The attention network model11 separates it into three components: Alerting is the achievement and maintenance of an alert state. Orienting refers to the selection and use of a stimulus from the sensory system. Finally, Executive control of attention deals with conflicting information to give a response. This relative independent component of attention can be measured separately using the Attention Network Test (ANT)12. Alerting attention is supposed to be processed by the thalamus and involves activation of anterior and posterior cortical sites. Orienting attention tends to activate superior parietal locations and pre-central gyrus, which is closely related to frontal eye fields. Anterior cingulate and other cortical left and right frontal areas are activated when Executive control of attention is performed13. This anatomo-clinical relationship creates an opportunity to investigate the effect of non-invasive brain stimulation techniques, such as transcranial direct current stimulation (tDCS).

tDCS is a safe, painless and effective non-invasive brain stimulation technique that is able to neuromodulate cortical areas by decreasing (anodal stimulation) or increasing (cathodal stimulation) neuronal firing threshold14. Indeed, in healthy subjects tDCS over the dorsolateral prefrontal cortex (DLPFC) increased pain threshold15 and in patients with fibromyalgia it relieved chronic pain16, 17. This technique has been effectively used to enhance cognitive functions, in both healthy18,19,20 and clinical populations21, 22. Regarding cognitive function, recent findings suggest that the effects of tDCS can be boosted in association with a task23. The underlying mechanism is the neuronal long-term potentiation (LTP), in which a strong synaptic stimulation can lead to a strengthening of the synaptic transmission.

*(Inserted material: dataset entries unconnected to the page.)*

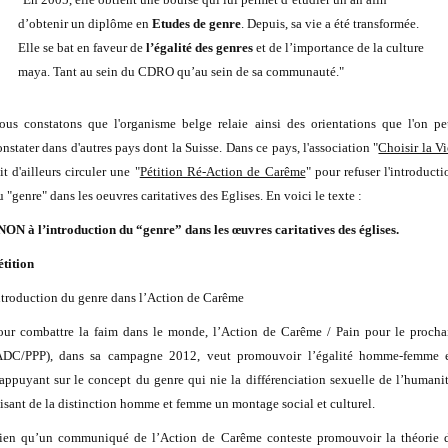
d’obtenir un diplôme en
Etudes de
genre
. Depuis, sa vie a été transformée.
Elle se bat en faveur de
l’égalité des
genres
et de l’importance de la culture
maya. Tant au sein du CDRO qu’au sein de sa communauté."
ous constatons que l'organisme belge relaie ainsi des orientations que l'on pe
onstater dans d'autres pays dont la Suisse. Dans ce pays, l'association "
Choisir la Vi
it d'ailleurs circuler une "
Pétition Ré-Action de Carême
" pour refuser l'introducti
 "genre" dans les oeuvres caritatives des Eglises. En voici le texte :
NON à l’introduction du “genre” dans les œuvres caritatives des églises.
étition
ntroduction du genre dans l’Action de Carême
our combattre la faim dans le monde, l’Action de Carême / Pain pour le procha
ADC/PPP), dans sa campagne 2012, veut promouvoir l’égalité homme-femme 
’appuyant sur le concept du genre qui nie la différenciation sexuelle de l’humanit
aisant de la distinction homme et femme un montage social et culturel.
ien qu’un communiqué de l’Action de Carême conteste promouvoir la théorie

The DLPFC is an important brain region for emotional processing and down regulation of affective conditions such as pain and plays an important role in several cognitive processes, such as cognitive flexibility, working memory, and planning24. To enhance the effects of tDCS over the DLPFC, a combined task should recruit the functioning of this area. The Go/No-go Task is known for requiring attention and the inhibition of a response when certain conditions are presented. Moreover, the performance on this task is related to the functioning of prefrontal areas, including the DLPFC25. Even though most of FM patients show attentional impairments, little is known about the effects of attentional processing modulation on pain perception in these patients. Nevertheless, there is some evidence from healthy subjects that top-down attentional processes are involved in nociceptive modulation26.

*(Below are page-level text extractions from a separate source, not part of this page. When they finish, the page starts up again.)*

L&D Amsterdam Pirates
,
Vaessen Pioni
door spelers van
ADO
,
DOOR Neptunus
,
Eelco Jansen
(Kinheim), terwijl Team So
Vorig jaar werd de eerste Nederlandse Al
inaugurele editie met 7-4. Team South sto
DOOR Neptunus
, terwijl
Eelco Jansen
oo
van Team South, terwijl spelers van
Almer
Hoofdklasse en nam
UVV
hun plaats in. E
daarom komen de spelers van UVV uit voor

Here, we investigate the effects of tDCS over the DLPFC coupled with a Go/No-go Task in modulating three distinct attentional networks: alert, orienting and executive control. We hypothesize that the active (a)-tDCS, as compared to sham, will lead to significant changes in attention performance. In addition, the neuromodulation of one component of the pain neuromatrix will also lead to changes in pain measurements.

Results

Patient characteristics

The clinical and demographic characteristics of the subjects according to the sequence allocation were comparable and are shown in Table 1. Twenty patients were allocated according to the sequence Sham-Active Group, and twenty were assigned to the sequence Active-Sham Group. Two subjects were excluded because they did not reliably understand the experiment procedures and instructions and two other subjects were excluded due to extreme internal variability in pain measures and the ANT task. In the group receiving sham first, one subject dropped out without a justification reported. Thirty-five subjects completed the study. Minor side effects (i.e. tingling, burning and itching) were presented by 33.33% (13/39) of subjects in the s-tDCS condition and 27.5% (11/40) in the a-tDCS condition. No major side effects were observed, and only 13.2% of subjects were able to correctly guess the intervention received.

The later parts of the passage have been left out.